Paul Atkins, chairman of the Securities and Exchange Commission, said his agency would propose changes to the rules following a call to switch President Donald Trump’s quarterly earnings report to a six-month schedule.
“We welcomed that post by the president and told him about it,” Atkins told CNBC’s “Scoobox” on Friday. “In principle, I think it’s a good way to propose to suggest what our rules are changing now, and then we’ll take that into consideration and then move on.”
Atkins said if the rules change is approved, it will be up to the company to decide whether to switch to six months or stay quarterly.
“For shareholders and public companies, the market can determine what the right cadence is,” he said.
Current regulations require public companies to report revenue quarterly, but are voluntary to provide forecasts. Earlier this week, Trump advocated switching to a six-month schedule, saying “it’s to save money and allow managers to focus on running businesses properly.” The rules could be changed by a majority vote in the SEC, where Republicans currently have a 3-1 vote majority and have a one open seat.
The issue is heavily debated as it is argued by infrequently reported opponents who argue that the lack of transparency is a disadvantage to investors, particularly retail investors who do not have sufficient resources as Wall Street institutions. Supporters say the six-month reporting schedule will free up businesses and focus their businesses in the long term.

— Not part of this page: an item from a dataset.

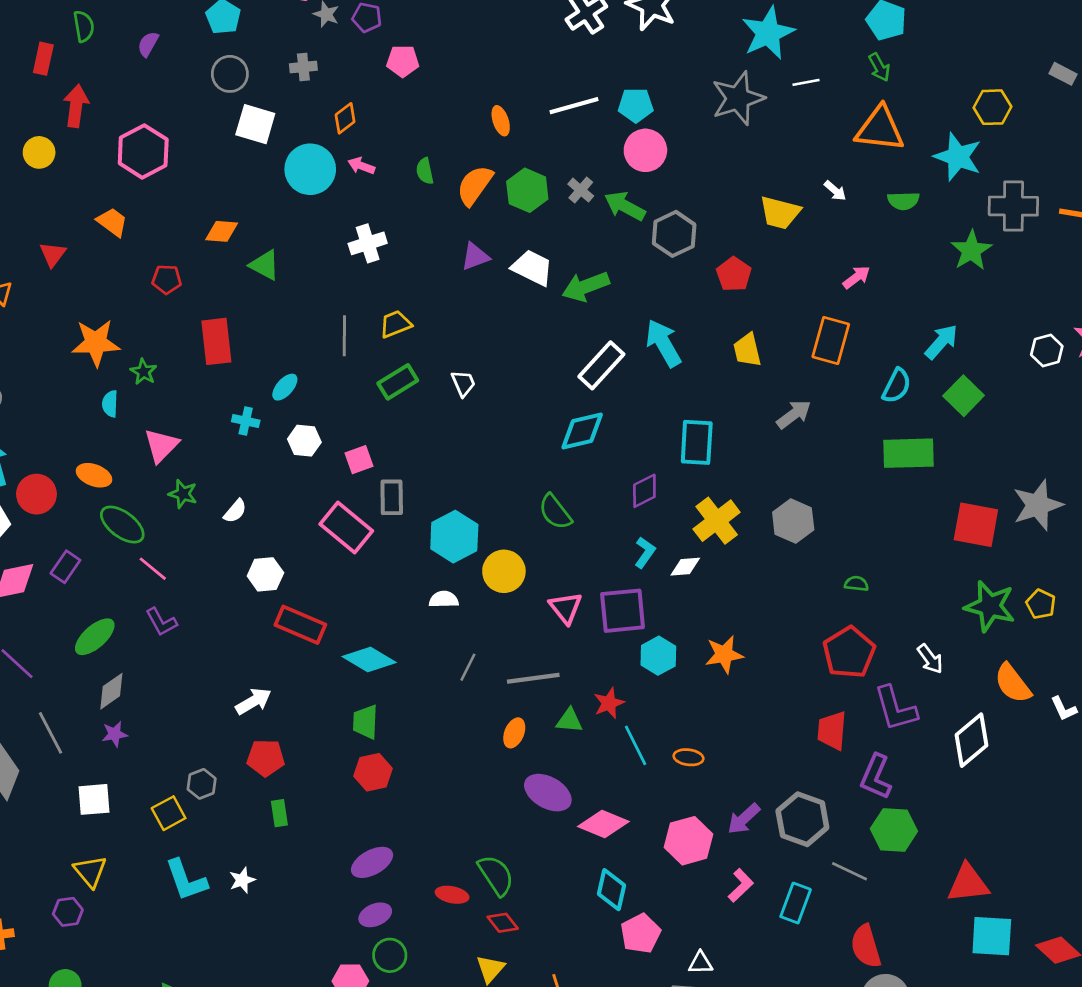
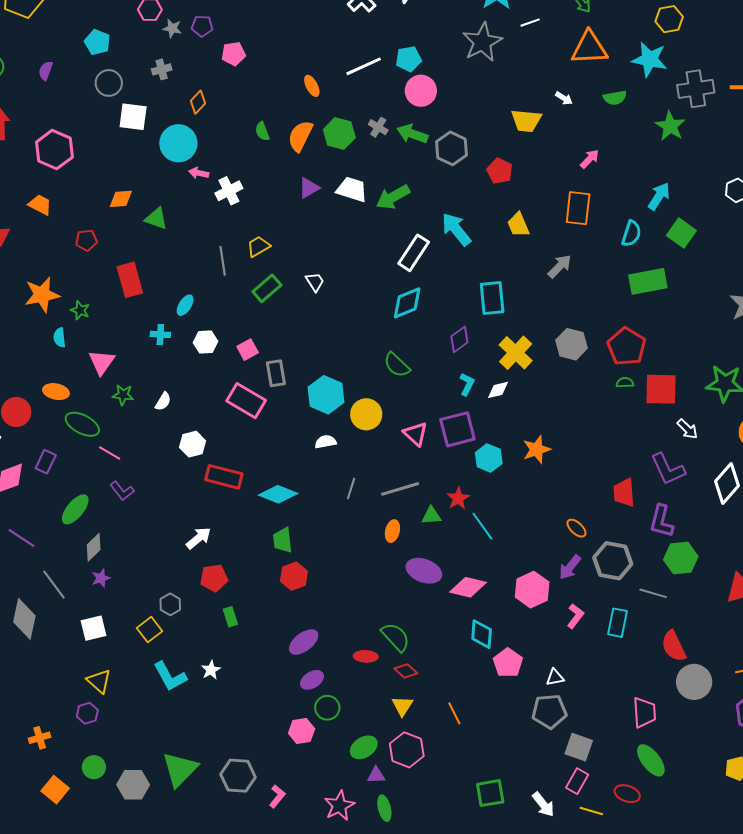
pink arrow: (361, 166) -> (199, 173), moved
red square: (976, 525) -> (661, 389), moved
red pentagon: (849, 652) -> (627, 347), moved
orange ellipse: (689, 757) -> (576, 528), moved, turned 45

Atkins noted that foreign private publishers have already complied with the six-month report. Earlier this year, Norwegian Sovereign Wealth Fund proposed a switch to semi-annual reporting, inferring that extending time frames would allow companies to focus on the long term. The long-term securities trading platform also supports infrequent reporting.
“You must now realize that six-month reports are not strangers to our markets, foreign private publishers are doing that now,” Atkins said. “In the past few years there has been a lot of debate about how this quarterly report highlights the types of short-term thinking.”